Both Wood and De Jager propose a multi-faceted approach to improving ventilation in buildings.
De Jager distinguishes between the design of a building and how it is operated. She says a ventilation issue is not always the result of a flaw in the design, but instead in how the building is used.
“The best, most effective infection control measures are baskets of measures… they work in synergy. If you add them all together, they are more effective than each one is individually,” she says.
De Jager suggests conducting a critical assessment of existing buildings to determine whether it complies with the ventilation standards outlined in the National Buildings Regulation Act and if not, then changes need to be made.
She says it is important to look at the occupancy levels of the buildings and take steps to reduce those levels. This can be done using systems like the ones that are implemented during the Covid-19 pandemic. De Jager suggests appointment systems, as well as any system that will help reduce the time people are in contact with each other.
De Jager also recommends that facility managers of buildings conduct a systematic risk assessment of the building. She then proposes looking at a hierarchy of controls by assessing current measures like administrative and engineering controls, and determining whether more controls should be added. She then suggests looking at whether personal protective equipment might be necessary.
Structural changes to improve ventilation
For Wood’s multi-pronged approach, he says “the structural things we need to do are complex and they vary from adding ultraviolet lights, putting in mechanical ventilation systems… but ideally, natural ventilation systems are the best way and in the long term the cheapest way.”

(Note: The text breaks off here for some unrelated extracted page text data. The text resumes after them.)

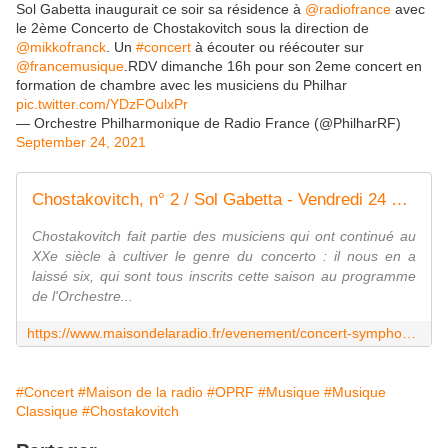
Sol Gabetta inaugurait ce soir sa résidence à
@radiofrance
avec
le 2ème Concerto de Chostakovitch sous la direction de
@mikkofranck
. Un
#concert
à écouter ou réécouter sur
@francemusique
.RDV dimanche 16h pour son 2eme concert en
formation de chambre avec les musiciens du Philhar
pic.twitter.com/YDzFOulxPr
— Orchestre Philharmonique de Radio France (@PhilharRF)
September 24, 2021
Chostakovitch, n° 2 / Sol Gabetta - Vendredi 24 septembre 2021 - 20h00 Maison de la Radio et de la Musique - Auditorium
Chostakovitch fait partie des musiciens qui ont continué au
XXe siècle à cultiver le genre du concerto : il nous en a
laissé six, qui sont tous inscrits cette saison au programme
de l'Orchestre...
https://www.maisondelaradio.fr/evenement/concert-symphonique/chostakovitch-ndeg-2-sol-gabetta
#Concert
#Maison de la radio
#OPRF
#Musique
#Musique
Classique
#Chostakovitch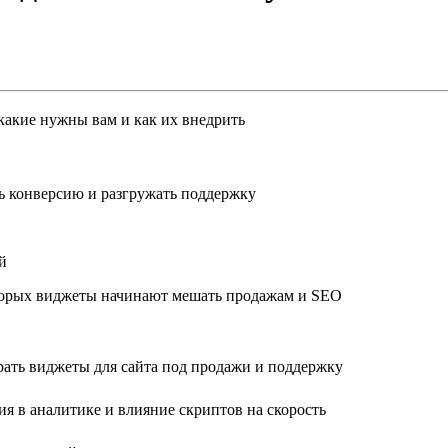
какие нужны вам и как их внедрить
ь конверсию и разгружать поддержку
й
которых виджеты начинают мешать продажам и SEO
рать виджеты для сайта под продажи и поддержку
я в аналитике и влияние скриптов на скорость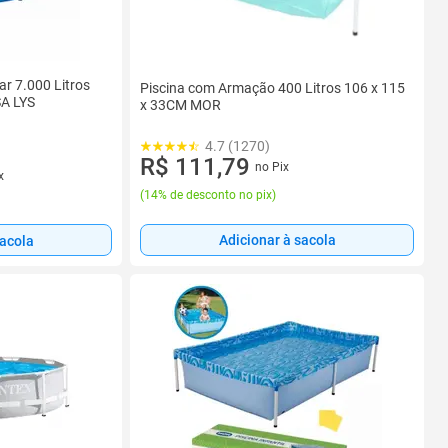
ar 7.000 Litros
Piscina com Armação 400 Litros 106 x 115
SA LYS
x 33CM MOR
4.7 (1270)
R$ 111,79
no Pix
x
(
14% de desconto no pix
)
Adicionar à sacola
sacola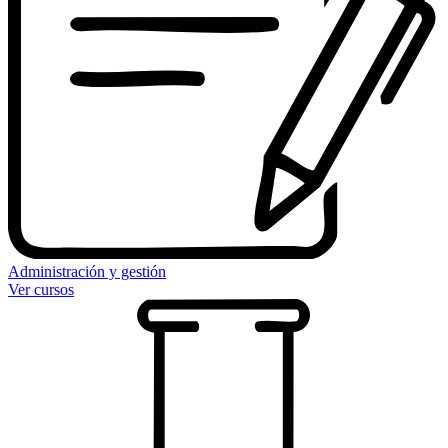
Administración y gestión
Ver cursos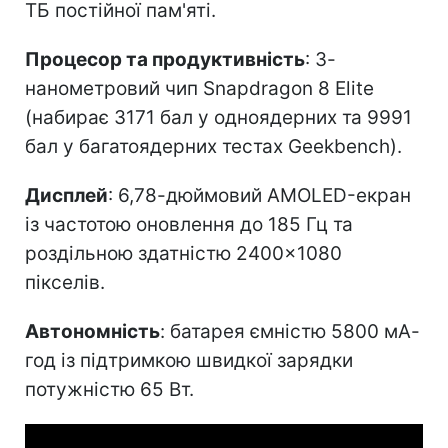
ТБ постійної пам'яті.
Процесор та продуктивність
: 3-
нанометровий чип Snapdragon 8 Elite
(набирає 3171 бал у одноядерних та 9991
бал у багатоядерних тестах Geekbench).
Дисплей
: 6,78-дюймовий AMOLED-екран
із частотою оновлення до 185 Гц та
роздільною здатністю 2400×1080
пікселів.
Автономність
: батарея ємністю 5800 мА-
год із підтримкою швидкої зарядки
потужністю 65 Вт.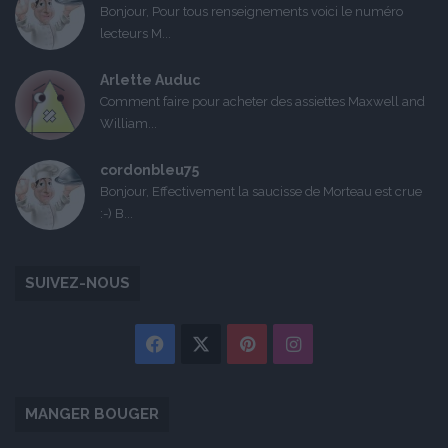
Bonjour, Pour tous renseignements voici le numéro
lecteurs M...
Arlette Auduc
Comment faire pour acheter des assiettes Maxwell and
William...
cordonbleu75
Bonjour, Effectivement la saucisse de Morteau est crue
:-) B...
SUIVEZ-NOUS
Facebook
X
Pinterest
Instagram
MANGER BOUGER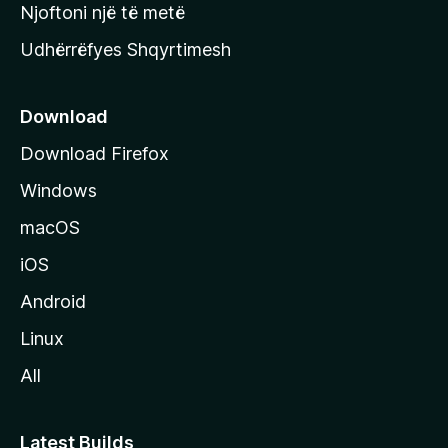
y
Njoftoni një të metë
r
Udhërrëfyes Shqyrtimesh
ë
s
e
Download
e
Download Firefox
M
Windows
o
z
macOS
i
iOS
l
l
Android
a
Linux
-
All
s
Latest Builds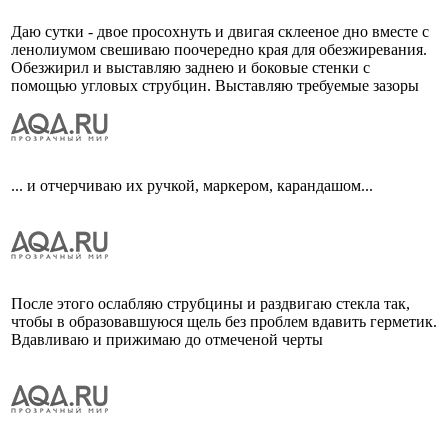
Даю сутки - двое просохнуть и двигая склееное дно вместе с
ленолиумом свешиваю поочередно края для обезжиревания.
Обезжирил и выставляю заднею и боковые стенки с
помощью угловых струбцин. Выставляю требуемые зазоры
... и отчерчиваю их ручкой, маркером, карандашом...
После этого ослабляю струбцины и раздвигаю стекла так,
чтобы в образовавшуюся щель без проблем вдавить герметик.
Вдавливаю и прижимаю до отмеченой черты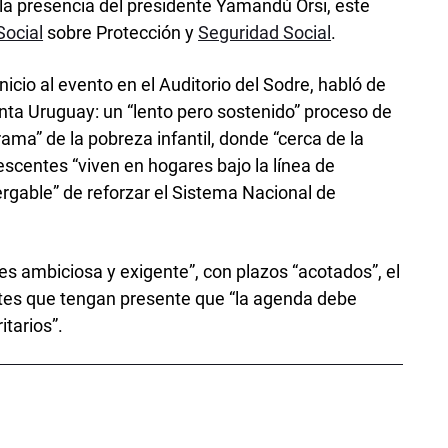
 la presencia del presidente Yamandú Orsi, este
Social
sobre Protección y
Seguridad Social
.
icio al evento en el Auditorio del Sodre, habló de
enta Uruguay: un “lento pero sostenido” proceso de
rama” de la pobreza infantil, donde “cerca de la
lescentes “viven en hogares bajo la línea de
ergable” de reforzar el Sistema Nacional de
es ambiciosa y exigente”, con plazos “acotados”, el
ntes que tengan presente que “la agenda debe
itarios”.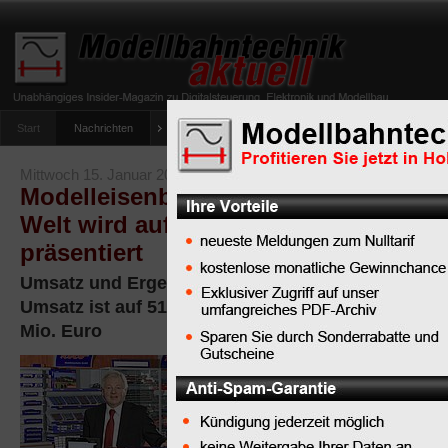
Start
Nachrichten
Tipps
Newsletter
Archiv Magazin
Anlag
umfrage-viessmann-multiprotokoll-lichtdecoder
Mittwoch 15. Januar 2014
Modelleisenbahn Holding GmbH: Ne
Welt wird auf Spielwarenmesse Nürn
präsentiert
Umsatz und Ergebnis konnten 2013 gesteigert we
Umsatz ist auf 51 Mio. Euro gewachsen, EBIT liegt 
Mio. Euro
Die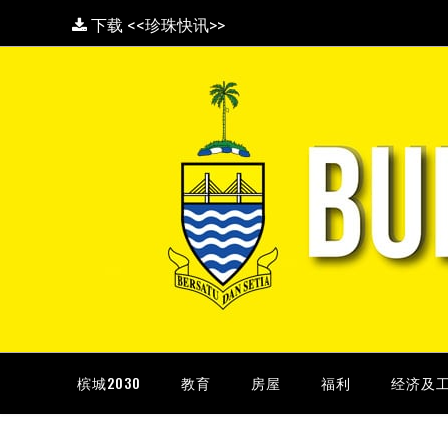
下载 <<珍珠快讯>>
槟城2030
教育
房屋
福利
经济及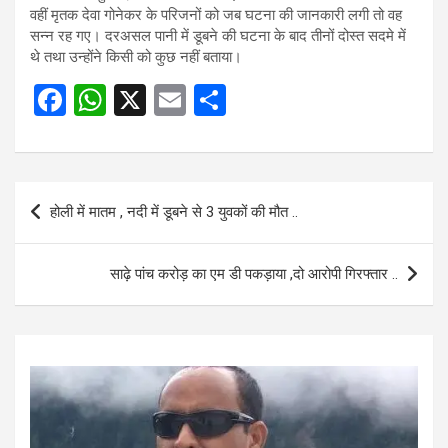
वहीं मृतक देवा गोनेकर के परिजनों को जब घटना की जानकारी लगी तो वह
सन्न रह गए। दरअसल पानी में डूबने की घटना के बाद तीनों दोस्त सदमे में
थे तथा उन्होंने किसी को कुछ नहीं बताया।
F
W
X
E
S
a
h
m
h
ce
at
ail
ar
b
s
e
Post
होली में मातम , नदी में डूबने से 3 युवकों की मौत ..
o
A
navigation
o
p
साढ़े पांच करोड़ का एम डी पकड़ाया ,दो आरोपी गिरफ्तार ..
k
p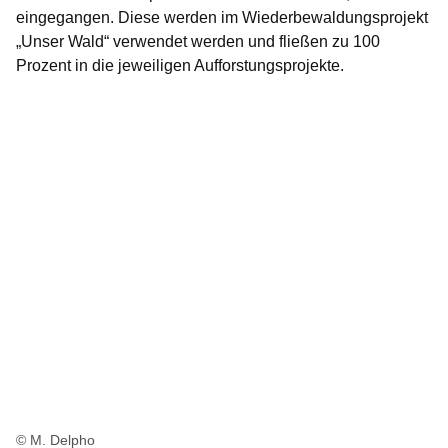
eingegangen. Diese werden im Wiederbewaldungsprojekt
„
Unser Wald
“ verwendet werden und fließen zu 100
Prozent in die jeweiligen Aufforstungsprojekte.
© M. Delpho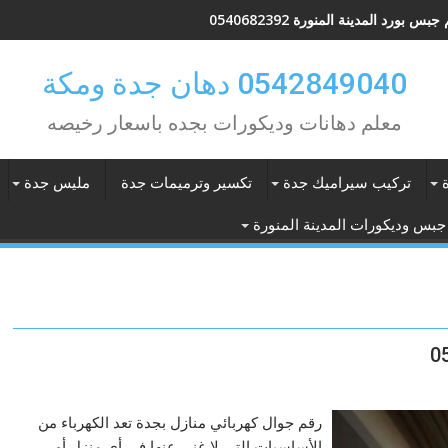
بس بورد المدينة المنورة 0540682392
0542849040 دهان جدة ومكة
معلم دهانات وديكورات بجده باسعار رخيصه
تركيب سيراميك جدة
تكسير وترميمات جدة
مليس جدة
جبس وديكورات المدينة المنورة
رقم جوال كهربائي منازل بجدة تعد الكهرباء من
الأساسيات التي لا غنى عنها في أي منزل أو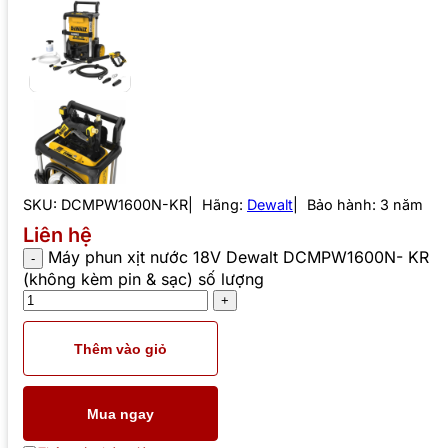
SKU:
DCMPW1600N-KR
Hãng:
Dewalt
Bảo hành: 3 năm
Liên hệ
Máy phun xịt nước 18V Dewalt DCMPW1600N- KR
(không kèm pin & sạc) số lượng
Thêm vào giỏ
Mua ngay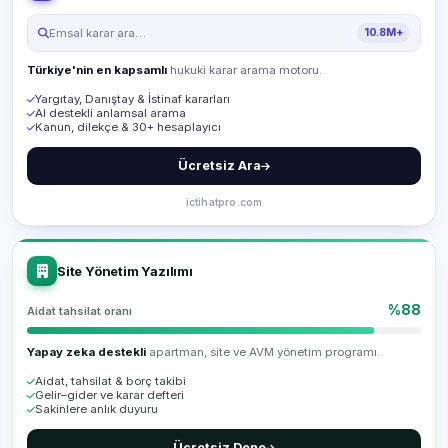
Emsal karar ara…
10.8M+
Türkiye'nin en kapsamlı
hukuki karar arama motoru.
Yargıtay, Danıştay & İstinaf kararları
AI destekli anlamsal arama
Kanun, dilekçe & 30+ hesaplayıcı
Ücretsiz Ara
ictihatpro.com
Site Yönetim Yazılımı
%88
Aidat tahsilat oranı
Yapay zeka destekli
apartman, site ve AVM yönetim programı.
Aidat, tahsilat & borç takibi
Gelir–gider ve karar defteri
Sakinlere anlık duyuru
Ücretsiz Dene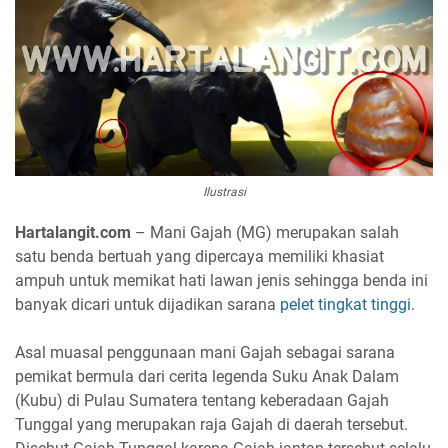
Ilustrasi
Hartalangit.com
– Mani Gajah (MG) merupakan salah
satu benda bertuah yang dipercaya memiliki khasiat
ampuh untuk memikat hati lawan jenis sehingga benda ini
banyak dicari untuk dijadikan sarana
pelet tingkat tinggi
.
Asal muasal penggunaan mani Gajah sebagai sarana
pemikat bermula dari cerita legenda Suku Anak Dalam
(Kubu) di Pulau Sumatera tentang keberadaan Gajah
Tunggal yang merupakan raja Gajah di daerah tersebut.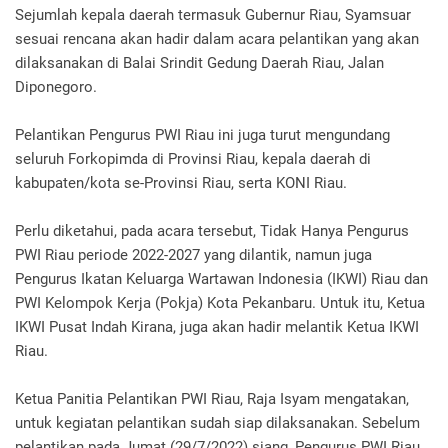
Sejumlah kepala daerah termasuk Gubernur Riau, Syamsuar
sesuai rencana akan hadir dalam acara pelantikan yang akan
dilaksanakan di Balai Srindit Gedung Daerah Riau, Jalan
Diponegoro.
Pelantikan Pengurus PWI Riau ini juga turut mengundang
seluruh Forkopimda di Provinsi Riau, kepala daerah di
kabupaten/kota se-Provinsi Riau, serta KONI Riau.
Perlu diketahui, pada acara tersebut, Tidak Hanya Pengurus
PWI Riau periode 2022-2027 yang dilantik, namun juga
Pengurus Ikatan Keluarga Wartawan Indonesia (IKWI) Riau dan
PWI Kelompok Kerja (Pokja) Kota Pekanbaru.
Untuk itu, Ketua
IKWI Pusat Indah Kirana, juga akan hadir melantik Ketua IKWI
Riau.
Ketua Panitia Pelantikan PWI Riau, Raja Isyam mengatakan,
untuk kegiatan pelantikan sudah siap dilaksanakan.
Sebelum
pelantikan pada Jumat (29/7/2022) siang, Pengurus PWI Riau,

According to him, ultraviolet lights can be a good alternative to ventilation if structural changes cannot be made in a building because they can kill pathogens such as viruses or TB.
“One complication is UV lights require a lot of maintenance. They need to be checked regularly, but it is an alternative if the building itself can’t increase the ventilation rates,” he says.
He also adds that natural ventilation, particularly windows, can be problematic when the weather is cold as people tend to close them. But it could be countered by a CO2 monitor, because it will inform people that the levels are too high, and that ventilation needs to be improved.
Wood remarks that building standards are a good starting point, but they don’t necessarily provide for enough per-person ventilation within a building or room.
One issue he raises is that not all windows provide the same amount of ventilation, but all windows are represented in the same way on a building plan. He says windows that allow cross-flow across a room are more efficient than windows on a single side of a room. He adds that high windows are much more efficient for ventilation than low windows, due to upward thermal air movement. DM/MC
This article was produced by Spotlight – health journalism in the public interest.